Awk Saves the Day

Awk saved the day during some serious bit-twiddling debugging last week. I was at a client's location trying to debug the bootloader code on a custom Linux board, and the gdb debugger couldn't talk to the JTAG debugging device correctly. All I could get out was the CPU program counter and the CPU registers after single stepping by each assembly instruction.

Something like:

PC = 17800000, CPSR = 600001D3 (SVC mode, ARM FIQ dis.
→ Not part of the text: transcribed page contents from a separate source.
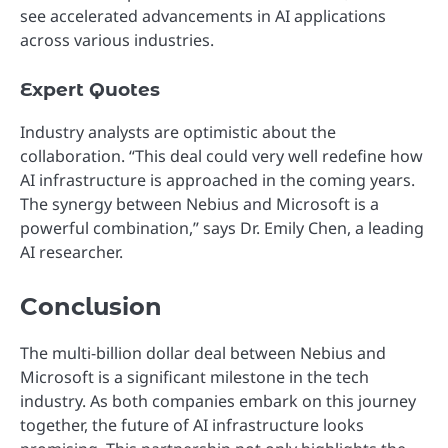
see accelerated advancements in AI applications
across various industries.
Expert Quotes
Industry analysts are optimistic about the
collaboration. “This deal could very well redefine how
AI infrastructure is approached in the coming years.
The synergy between Nebius and Microsoft is a
powerful combination,” says Dr. Emily Chen, a leading
AI researcher.
Conclusion
The multi-billion dollar deal between Nebius and
Microsoft is a significant milestone in the tech
industry. As both companies embark on this journey
together, the future of AI infrastructure looks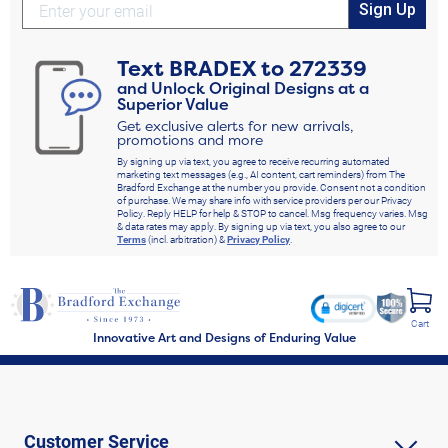
Sign Up
Text
BRADEX
to
272339
and Unlock Original Designs at a
Superior Value
Get exclusive alerts for new arrivals,
promotions and more
By signing up via text, you agree to receive recurring automated
marketing text messages (e.g., AI content, cart reminders) from The
Bradford Exchange at the number you provide. Consent not a condition
of purchase. We may share info with service providers per our Privacy
Policy. Reply HELP for help & STOP to cancel. Msg frequency varies. Msg
& data rates may apply. By signing up via text, you also agree to our
Terms
(incl. arbitration) &
Privacy Policy
.
Cart
Innovative Art and Designs of Enduring Value
Customer Service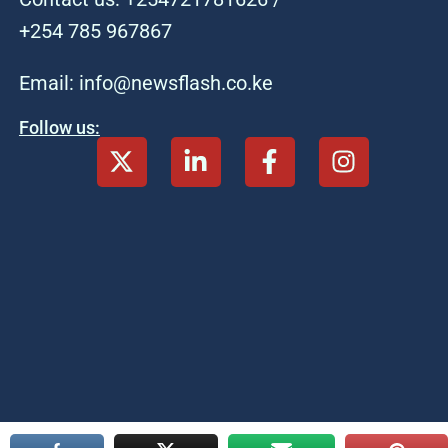
+254 785 967867
Email: info@newsflash.co.ke
Follow us: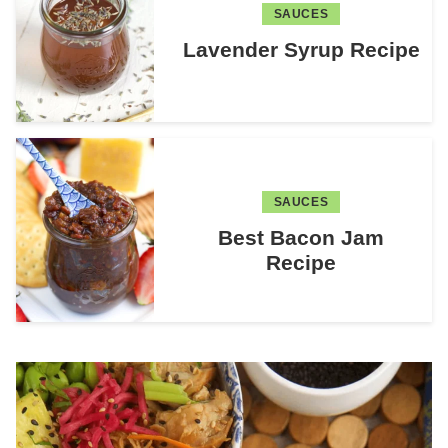
SAUCES
Lavender Syrup Recipe
SAUCES
Best Bacon Jam
Recipe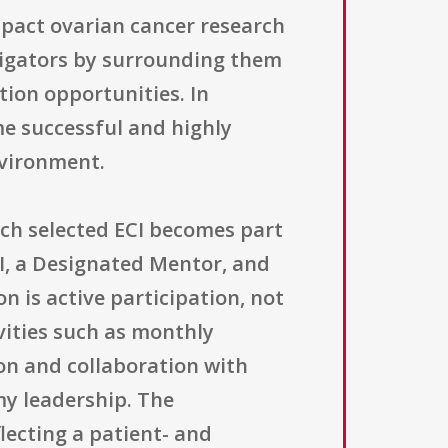
impact ovarian cancer research
stigators by surrounding them
tion opportunities. In
me successful and highly
nvironment.
Each selected ECI becomes part
CI, a Designated Mentor, and
 is active participation, not
vities such as monthly
n and collaboration with
my leadership. The
ecting a patient- and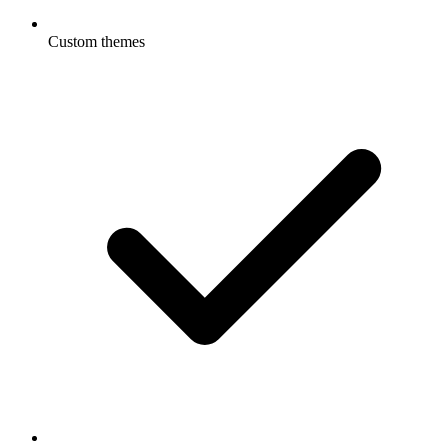
Custom themes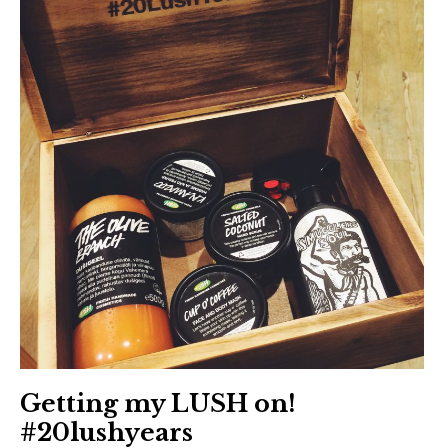
Getting my LUSH on!
#20lushyears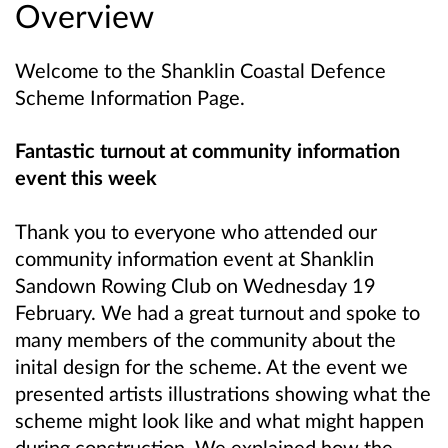
Overview
Welcome to the Shanklin Coastal Defence
Scheme Information Page.
Fantastic turnout at community information
event this week
Thank you to everyone who attended our
community information event at Shanklin
Sandown Rowing Club on Wednesday 19
February. We had a great turnout and spoke to
many members of the community about the
inital design for the scheme. At the event we
presented artists illustrations showing what the
scheme might look like and what might happen
during construction. We explained how the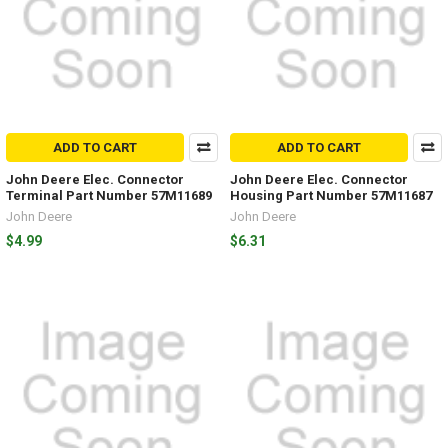
ADD TO CART
ADD TO CART
John Deere Elec. Connector
John Deere Elec. Connector
Terminal Part Number 57M11689
Housing Part Number 57M11687
John Deere
John Deere
$4.99
$6.31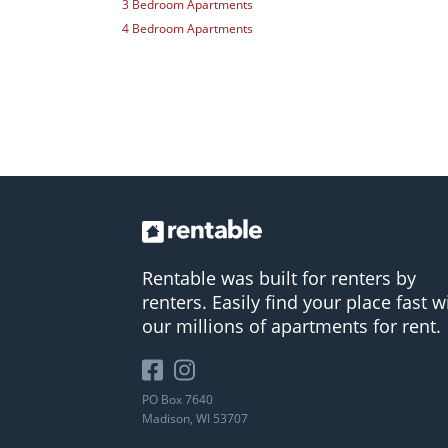
3 Bedroom Apartments
4 Bedroom Apartments
Rentable was built for renters by
renters. Easily find your place fast w
our millions of apartments for rent.
PO Box 7640
Madison, WI 53707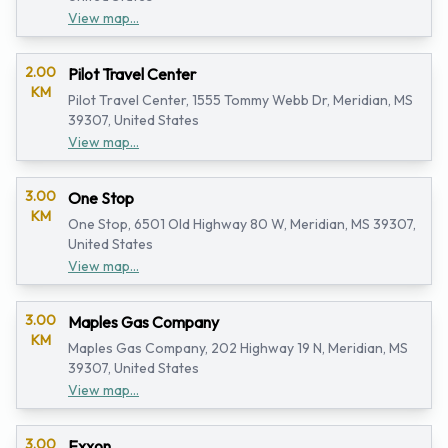
View map...
2.00
Pilot Travel Center
KM
Pilot Travel Center, 1555 Tommy Webb Dr, Meridian, MS
39307, United States
View map...
3.00
One Stop
KM
One Stop, 6501 Old Highway 80 W, Meridian, MS 39307,
United States
View map...
3.00
Maples Gas Company
KM
Maples Gas Company, 202 Highway 19 N, Meridian, MS
39307, United States
View map...
3.00
Exxon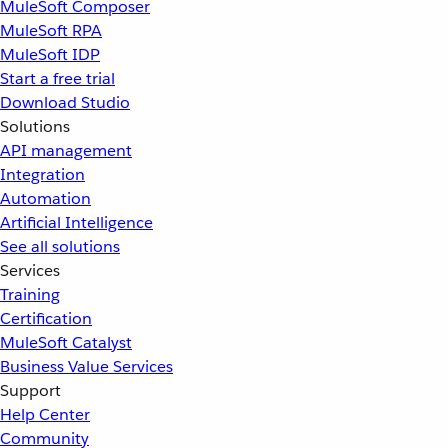
MuleSoft Composer
MuleSoft RPA
MuleSoft IDP
Start a free trial
Download Studio
Solutions
API management
Integration
Automation
Artificial Intelligence
See all solutions
Services
Training
Certification
MuleSoft Catalyst
Business Value Services
Support
Help Center
Community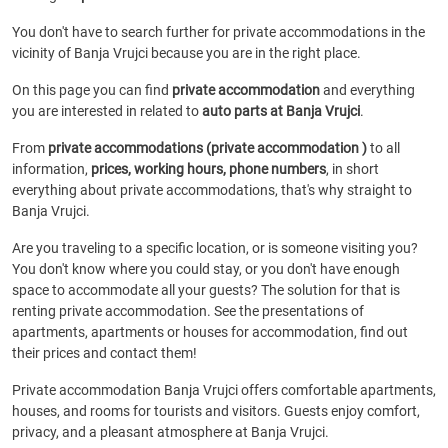
You don't have to search further for private accommodations in the
vicinity of Banja Vrujci because you are in the right place.
On this page you can find
private accommodation
and everything
you are interested in related to
auto parts at Banja Vrujci
.
From
private accommodations (private accommodation )
to all
information,
prices, working hours, phone numbers
, in short
everything about private accommodations, that's why straight to
Banja Vrujci.
Are you traveling to a specific location, or is someone visiting you?
You don't know where you could stay, or you don't have enough
space to accommodate all your guests? The solution for that is
renting private accommodation. See the presentations of
apartments, apartments or houses for accommodation, find out
their prices and contact them!
Private accommodation Banja Vrujci offers comfortable apartments,
houses, and rooms for tourists and visitors. Guests enjoy comfort,
privacy, and a pleasant atmosphere at Banja Vrujci.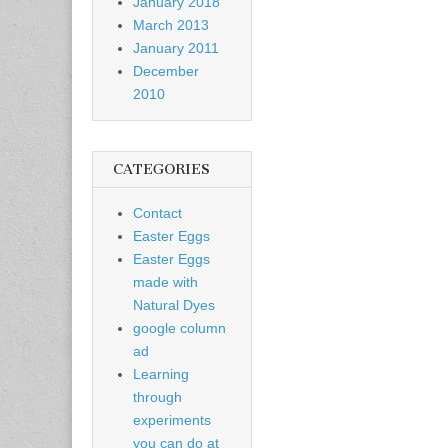
January 2018
March 2013
January 2011
December
2010
CATEGORIES
Contact
Easter Eggs
Easter Eggs
made with
Natural Dyes
google column
ad
Learning
through
experiments
you can do at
IRQ dis.)
R0 = 0091FA94, R1 = 00000001, R2 = 00000018, R3 = 17800000

etc.

With an annotated assembly source listing I could manually compare the program counter with the assembly code (and the C code that generated it) and go through line by line.

But I also knew there had to be some way to make the computer do that work for me and save a serious number of keystrokes.

Eventually I found a solution:

All of that was a bash one-liner:

tail -f gdb.log | awk '/PC =/ { sub(",", "", $3); print $3; system("grep-C3 ^" tolower($3) ": ~/path/to/code.S") }'

I was pretty happy with that, because it saved me a ton of time.

Turns out the bootloader was running thousands of instructions before dying, which was much later than we thought.

(Normally GDB will tell you all of that information and much more with a much nicer interface, but as I said, something was seriously broken with the setup and I needed a workaround quick.)